Fernley and Lassen Railway Depot | |
Location: | 675 E. Main St., Fernley, Nevada |
Coordinates: | 39.6055°N -119.2376°W |
Built: | 1914 |
Builder: | Southern Pacific RR Co. |
Architecture: | Railroad Patternbook |
Added: | June 1, 2005 |
Refnum: | 05000513 |
The Fernley and Lassen Railway Depot in Fernley, Nevada was built in 1914, and was the eastern end of the Fernley and Lassen Railway line of the Southern Pacific Railroad, 30 miles from Reno. Also known as the Southern Pacific Railroad Depot, it was listed on the National Register of Historic Places in 2005.
The station is a 187x wood-frame building of the Southern Pacific Railroad Company's "Common Standard Station Plan #22" and is significant as a good surviving example of railroad pattern book architecture, and the only example of that specific plan surviving in Nevada. It was a passenger and goods depot, with accommodation for the station master on the second floor. It was part of 112-mile Fernley and Lassen Railway, which joined the Red River Lumber Company in Westwood with the main line of the Southern Pacific Railroad Company, unifying the Southern Pacific Railroad's system in Oregon, Nevada, and California and providing rail transportation to farming and ranching communities in northeastern California and northwestern Nevada.[1]
Fernley station was used until 1985. In 1986, the Fernley Preservation Society bought the building from the Southern Pacific, and moved it approximately 2miles southeast to a site on Main Street.[2] [3] It was named to the Nevada State Register of Historic Places in November 2001,[3] and to the National Register of Historic Places on June 1, 2005.
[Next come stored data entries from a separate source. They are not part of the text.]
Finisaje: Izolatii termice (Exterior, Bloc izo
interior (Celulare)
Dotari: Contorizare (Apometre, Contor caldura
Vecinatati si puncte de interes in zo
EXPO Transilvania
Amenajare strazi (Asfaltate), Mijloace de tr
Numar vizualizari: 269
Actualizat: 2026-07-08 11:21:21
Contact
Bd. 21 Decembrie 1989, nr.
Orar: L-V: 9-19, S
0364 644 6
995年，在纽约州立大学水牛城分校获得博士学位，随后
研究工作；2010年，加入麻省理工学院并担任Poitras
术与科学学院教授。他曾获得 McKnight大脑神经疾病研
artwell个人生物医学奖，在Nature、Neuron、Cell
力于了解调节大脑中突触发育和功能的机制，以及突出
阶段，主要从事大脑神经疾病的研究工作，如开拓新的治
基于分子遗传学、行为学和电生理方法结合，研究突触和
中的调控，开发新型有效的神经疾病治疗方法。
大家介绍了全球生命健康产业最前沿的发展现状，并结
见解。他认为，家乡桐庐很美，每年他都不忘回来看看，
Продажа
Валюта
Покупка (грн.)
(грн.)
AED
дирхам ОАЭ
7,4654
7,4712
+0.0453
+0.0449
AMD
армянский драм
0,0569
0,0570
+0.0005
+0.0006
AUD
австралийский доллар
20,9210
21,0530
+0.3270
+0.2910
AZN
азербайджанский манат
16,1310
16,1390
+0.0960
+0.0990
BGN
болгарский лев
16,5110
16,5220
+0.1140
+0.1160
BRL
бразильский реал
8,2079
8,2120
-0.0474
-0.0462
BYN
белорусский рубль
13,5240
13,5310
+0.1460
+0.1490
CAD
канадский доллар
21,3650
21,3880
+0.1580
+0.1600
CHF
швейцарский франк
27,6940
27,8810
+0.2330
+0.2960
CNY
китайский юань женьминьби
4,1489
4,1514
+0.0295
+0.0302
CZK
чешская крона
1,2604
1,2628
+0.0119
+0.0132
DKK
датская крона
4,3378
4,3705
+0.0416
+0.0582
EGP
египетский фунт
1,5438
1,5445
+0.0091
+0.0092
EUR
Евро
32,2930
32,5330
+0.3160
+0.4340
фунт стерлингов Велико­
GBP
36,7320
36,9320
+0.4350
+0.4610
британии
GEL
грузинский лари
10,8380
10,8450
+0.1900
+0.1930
From 2000 to 2011, the town, later city of Fernley had a management agreement with the Fernley Preservation Society, which operated a railroad museum at the depot. The city ordered the building closed in 2011 over liability issues and took possession of it in 2014 with a view to renovating it more fully.[4] [5] The former Churchill School Building #4, a one-room schoolhouse from a ranch in Dayton, is located behind the depot building, where it was moved in 2000.[6]